I’ve read Joel Spolsky for years, and he never ceases to amaze me that there are really people out in the world who get it. The dot com boom may have come and gone, but there are plenty of us IT guys who would love to do something great in a worthwhile environment, but are mired in the “cheap” majority of business, just like the architects near the end of Joel’s latest article on finding new office space. And read that section carefully, it’s an excellent circular reference back to getting results from professionals by helping them out of the mundane.
There will be a reception area with a dry creek of stones and pebbles and plants that will make a great first impression on our guests. There will be a big lunchroom, because we all eat together, as well as a coffee bar, a lounge, a 180-gallon saltwater aquarium, the aforementioned shower, a library with reclining chairs for naps, two private meeting rooms, 20 private offices for programmers, 23 adjustable-height workstations for everyone else, Wi-Fi, a big screen for movies and video games, and enough glass to build the world’s largest ant farm. We will have some room to grow, finally. And in two years, if all goes well, it will be too small for us.
I’d almost become a programmer just for that!

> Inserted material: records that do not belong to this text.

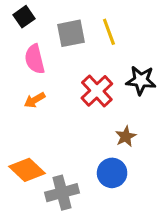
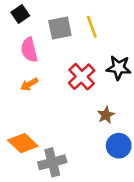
blue circle: (112, 173) -> (119, 146), moved

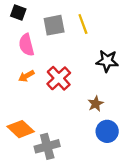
black square: (20, 14) -> (18, 13), turned -35
red cross: (82, 77) -> (59, 78), moved

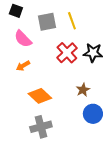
pink semicircle: (26, 45) -> (23, 39), turned -30
red cross: (59, 78) -> (67, 53), moved
orange diamond: (21, 129) -> (40, 96), moved

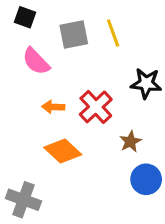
red cross: (67, 53) -> (96, 107), moved
orange arrow: (23, 66) -> (53, 107), moved, turned 32
gray cross: (41, 127) -> (23, 200), moved, turned 35

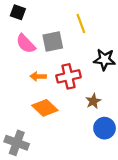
gray square: (74, 35) -> (53, 41), moved
red cross: (96, 107) -> (68, 76), turned 30

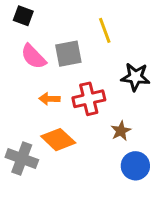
gray cross: (17, 143) -> (22, 159), moved

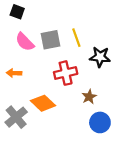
yellow line: (105, 30) -> (76, 38), moved
orange arrow: (49, 99) -> (14, 73), moved
gray cross: (22, 159) -> (16, 117), turned 30

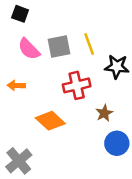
gray cross: (16, 117) -> (19, 161), moved

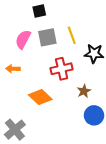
black square: (20, 14) -> (39, 11), moved, turned -32
pink semicircle: (29, 49) -> (23, 39), turned 72

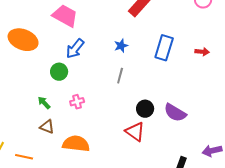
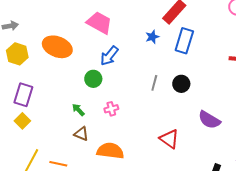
blue star: (121, 46) -> (152, 37), moved
blue rectangle: (164, 48) -> (184, 41), moved
black circle: (145, 109) -> (181, 84), moved

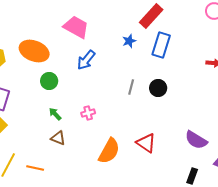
green circle: (93, 79) -> (49, 81), moved
purple semicircle: (209, 120) -> (196, 140), moved
orange semicircle: (110, 151) -> (109, 151), moved, turned 112

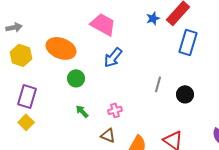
blue star: (129, 41) -> (153, 18), moved
black circle: (158, 88) -> (185, 94), moved
brown triangle: (58, 138) -> (108, 135), moved

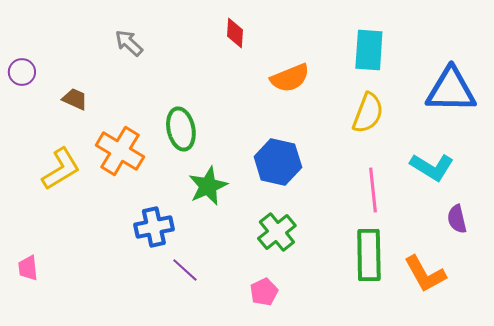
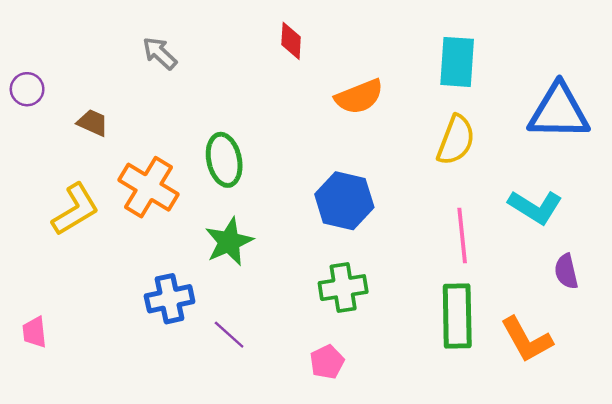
green star: (208, 186) -> (229, 242), moved
blue cross: (154, 227) -> (170, 299), moved
green cross: (277, 232) -> (343, 288), turned 30

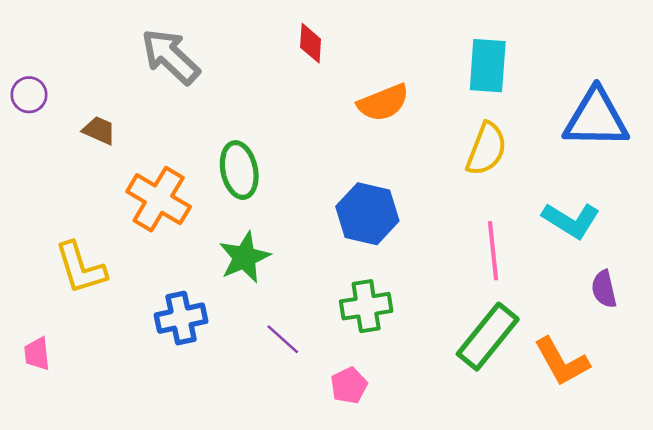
gray arrow: (160, 53) -> (170, 56), size x1.6
yellow L-shape: (75, 209) -> (81, 268), moved, turned 104
green rectangle: (457, 316) -> (488, 337), turned 40
purple line: (229, 335) -> (283, 339), moved

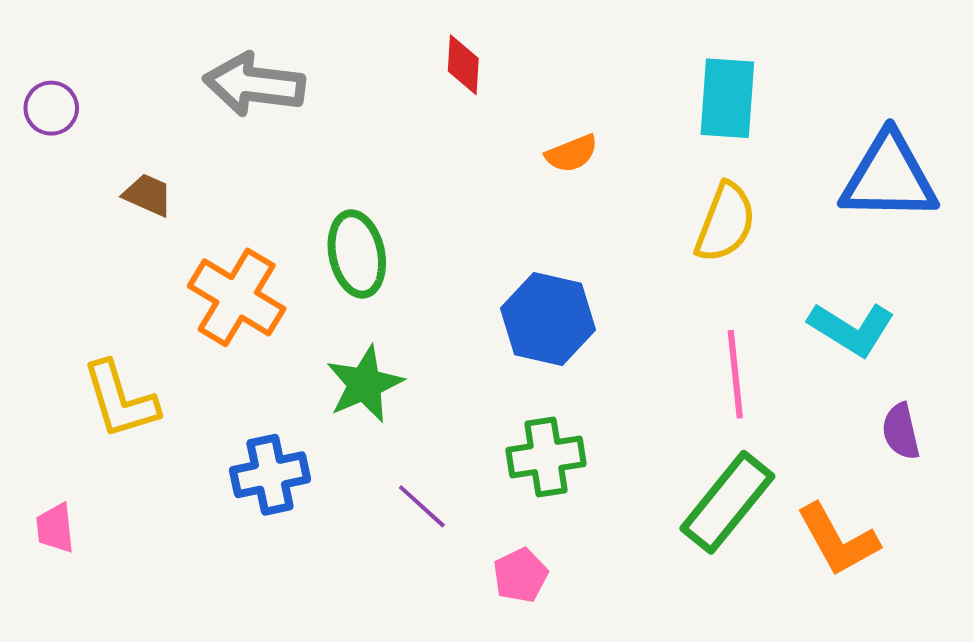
gray arrow: (170, 56) -> (254, 84), turned -36
purple circle: (29, 95) -> (51, 108), moved
orange semicircle: (383, 103) -> (572, 153), size x0.7

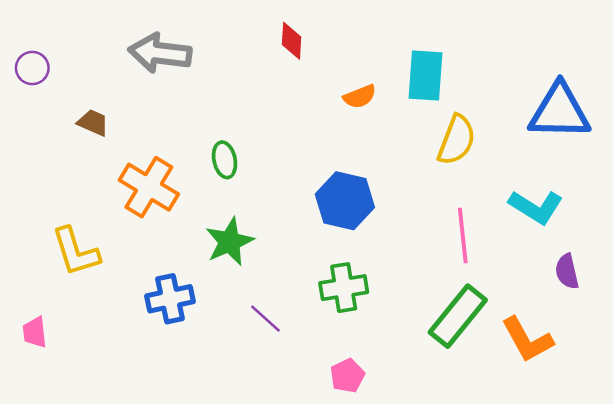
cyan rectangle: (727, 98) -> (426, 75), moved
green ellipse: (357, 254) -> (225, 160), size x0.7
pink pentagon: (520, 575) -> (347, 376), moved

Yeah, I know, that sounds like a plush job where people can slack off and do no work. But that’s really not true, especially for the talent Fog Creek wants to attract. Besides, you put money into employees, you don’t try to wring them dry and put as little as humanly (or inhumanly) possible. Put money in, provide a creative atmosphere, get value out. I’m sure the costs of the employee amenities is a drop in the bucket compared to the value they’ve generated in return.